Andrea Carraro
Improvvisi

Il diavolo e il diverso

“L’anima e il castigo” di Michele Caccamo ricama sulla storia medioevale per raccontare un disagio di ogni tempi: quello di chi viene escluso sulla base di un pregiudizio sociale

Caro Michele Caccamo, due parole sul tuo bel romanzo L’anima e il castigo (Castelvecchi), che ho letto da un po’, ma che mi è ancora chiaro in testa come se l’avessi appena concluso. Anzitutto una riflessione sul genere. Quando scrivi un “romanzo storico”, le possibilità di errore aumentano esponenzialmente, e più ti spingi indietro nel passato, più problemi ti trovi ad affrontare in termini di linguaggio, arredi descritti, architetture, abbigliamento, strumenti in uso, filosofia, cognizioni mediche, scientifiche ecc. Ecco perché provo una grande ammirazione verso quegli scrittori che dimostrano di saperlo fare.

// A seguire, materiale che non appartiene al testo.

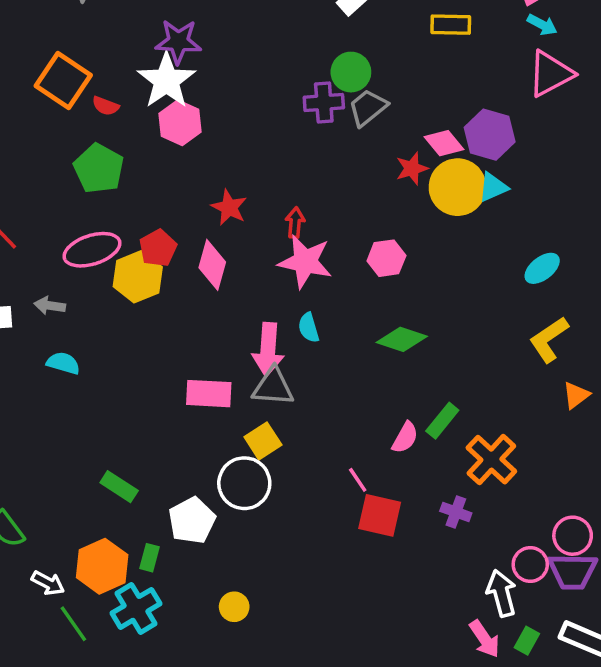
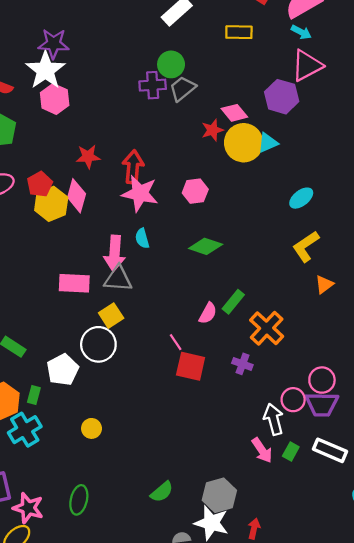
purple hexagon: (490, 135) -> (282, 97), moved
red star: (229, 207) -> (88, 157), turned -30
red arrow: (295, 223) -> (133, 167), size x1.6
yellow hexagon: (138, 277) -> (51, 204), moved

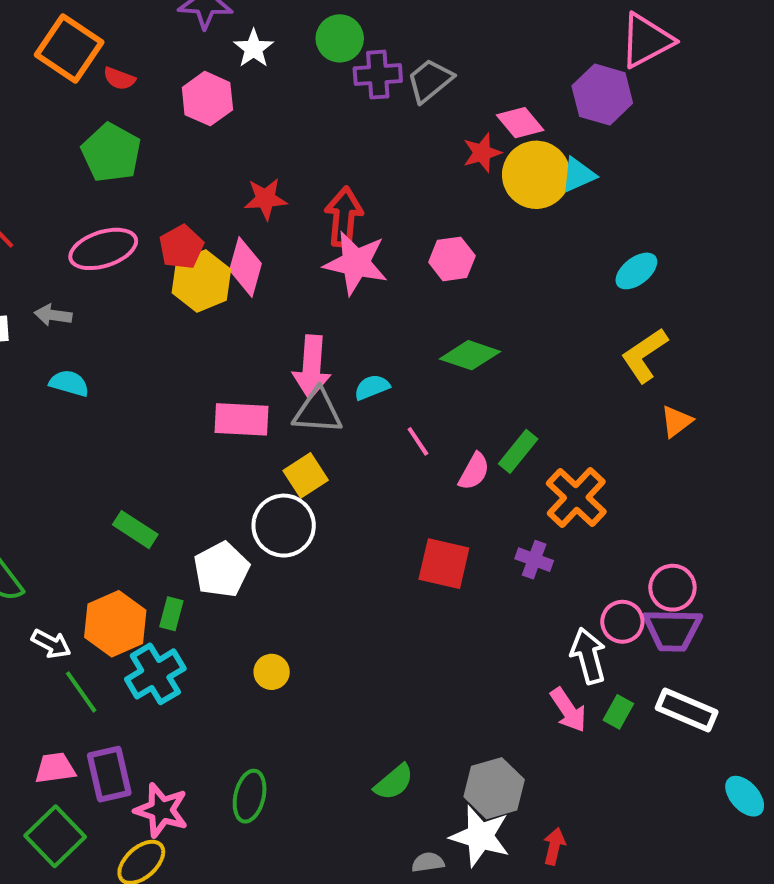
green circle: (171, 64) -> (340, 38), moved
white star: (45, 70) -> (254, 48), moved, size x0.6
cyan semicircle: (142, 238) -> (372, 387), moved, turned 84
pink line: (176, 342) -> (418, 441), moved

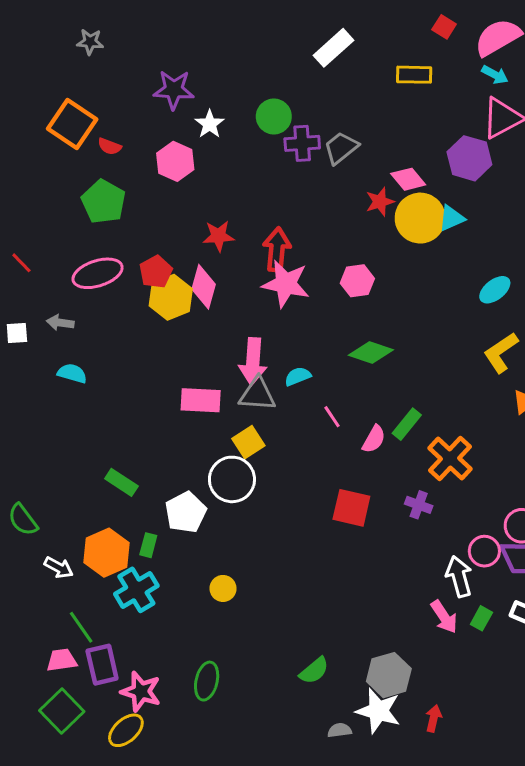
green line: (81, 692) -> (81, 627), moved

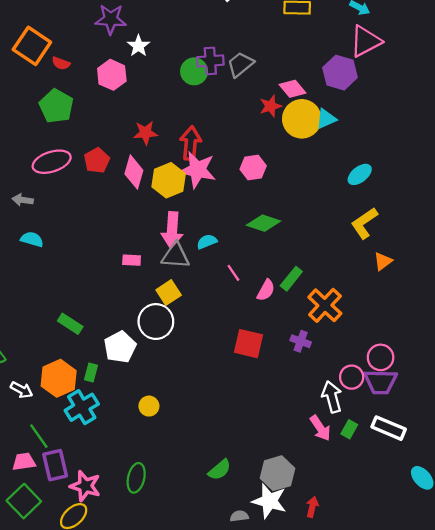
green circle: (274, 116) -> (194, 71), moved
yellow hexagon: (171, 297) -> (169, 180), moved
pink rectangle: (201, 400) -> (132, 260), size x0.6

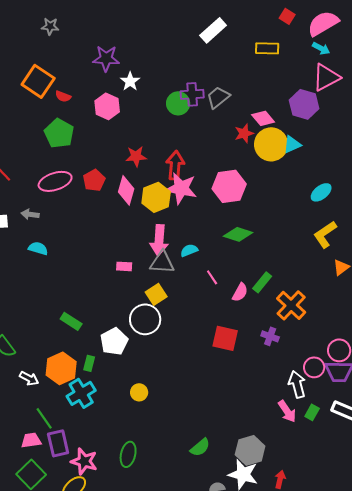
pink hexagon: (253, 167) -> (229, 186), size x1.5

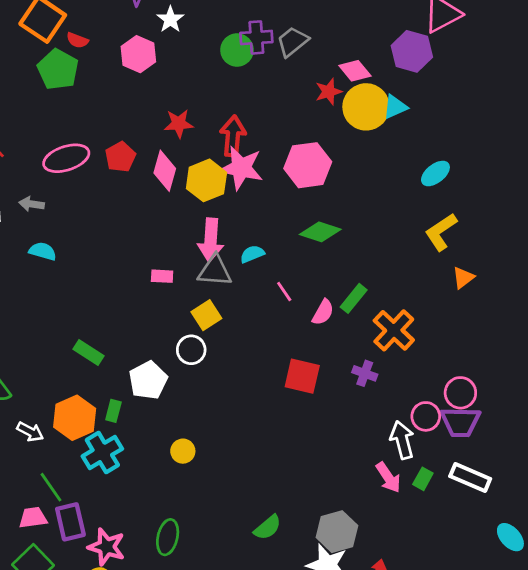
green pentagon: (59, 133) -> (58, 69), moved
white circle: (145, 319) -> (191, 350), size x0.7

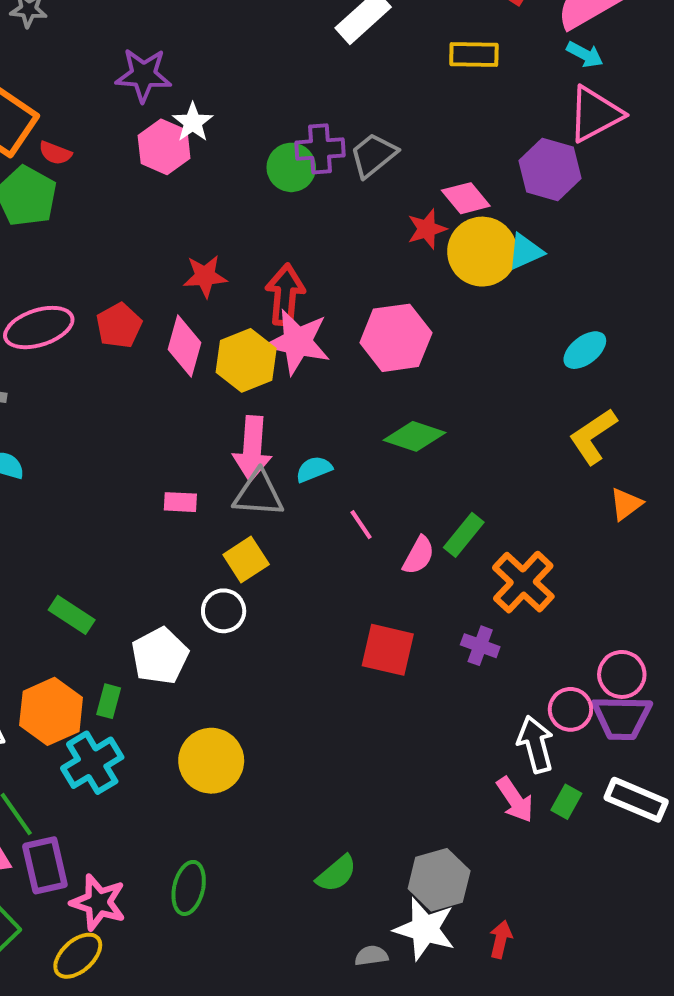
pink hexagon: (138, 54) -> (164, 147), moved
yellow circle: (183, 451) -> (211, 761), size x1.8

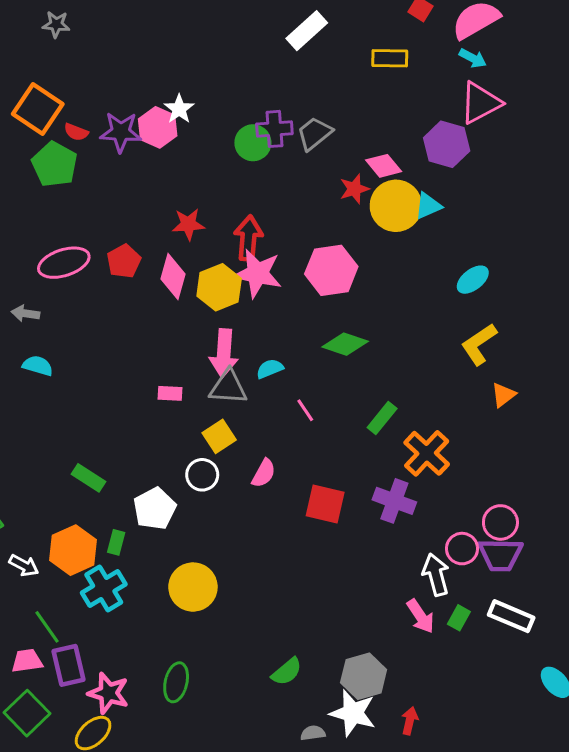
purple star: (143, 75) -> (121, 132), moved
pink semicircle: (419, 555) -> (264, 473), moved
purple cross: (480, 646) -> (394, 501), size x1.5

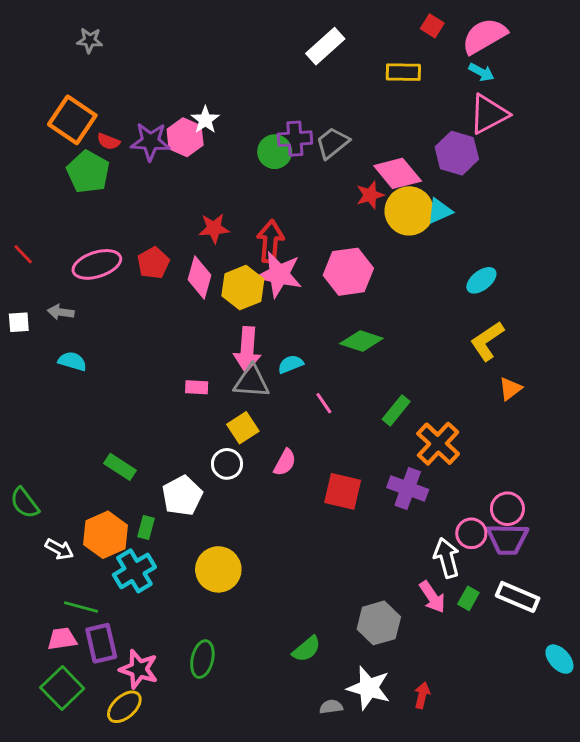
pink diamond: (384, 166) -> (398, 173), size x1.4
green line: (47, 627) -> (81, 607), turned -40
gray hexagon: (364, 676) -> (379, 623), moved

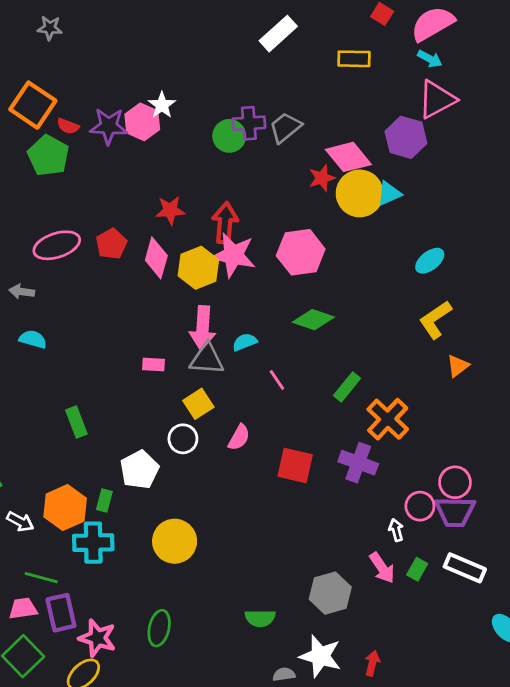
green rectangle: (120, 467) -> (76, 422), moved, turned 36
white arrow: (447, 558) -> (396, 530), size x0.6
cyan cross: (134, 571) -> (93, 543), turned 30
green semicircle: (306, 649) -> (260, 618), turned 40

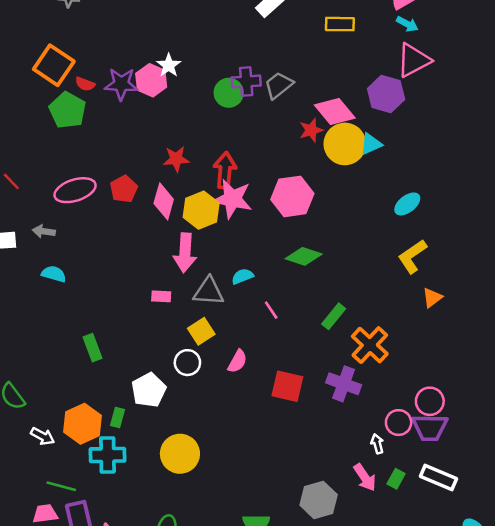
pink arrow: (203, 328) -> (185, 253), moved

L’anima e il castigo racconta poeticamente (si sente che prima di essere un narratore, tu sei un poeta, cioè hai dimestichezza con il linguaggio poetico), la vita di un uomo nato con una grave malformazione fisica – il piede caprino – che si credeva all’epoca portata dal Demonio, e per questo ripudiato dalla (nobile) famiglia di origine, e offerto “in dono a Dio”, cioè affidato ai monaci di un convento. Il romanzo è anzitutto una riflessione morale sulla “diversità” – almeno così l’ho letto – che dal Medioevo profondo rimbalza fino a noi, alla nostra intolleranza, ai nostri pregiudizi, ai nostri razzismi senza grande sforzo di immaginazione. Non c’è un solo momento durante la lettura del tuo libro, ambientato attorno all’anno 1000, lo ricordo, in un monastero benedettino, ispirato alla vita di Heram von Richenau, detto “lo Storpio” – non c’è un solo momento che leggendo ti viene fatto di domandarti: “Ma questo sarà vero… uhm fammi un po’ controllare!…”. Grazie al rigore nei riferimenti (la forma di un capitello, il nome di un certo medicamento, un dettaglio di vita monastica ecc.), non c’è un solo momento, dicevo, che non sei riuscito a suggerire l’idea di un tempo tanto remoto, senza peraltro caricare la rappresentazione da notizie didascaliche e erudite.

Insomma, la “sospensione dell’incredulità” si realizza e volentieri ci si abbandona alla narrazione. La scrittura riccamente metaforica, aforistica, poetica, appare particolarmente adatta a esprimere sentimenti/emozioni religiosi, ma è dotata quando serve anche di ritmo narrativo, perfino di suspense, per esempio quando il protagonista viene rapito da malvagi trafficanti di poveri “infelici” usati come mendicanti o peggio, passando per il fortunoso, rocambolesco ritorno al monastero, fino al definitivo rifiuto dell’Abate a “ordinarlo” al Presbiteriato, quindi a considerarlo “degno” al ministero sacerdotale a causa della sua malformazione.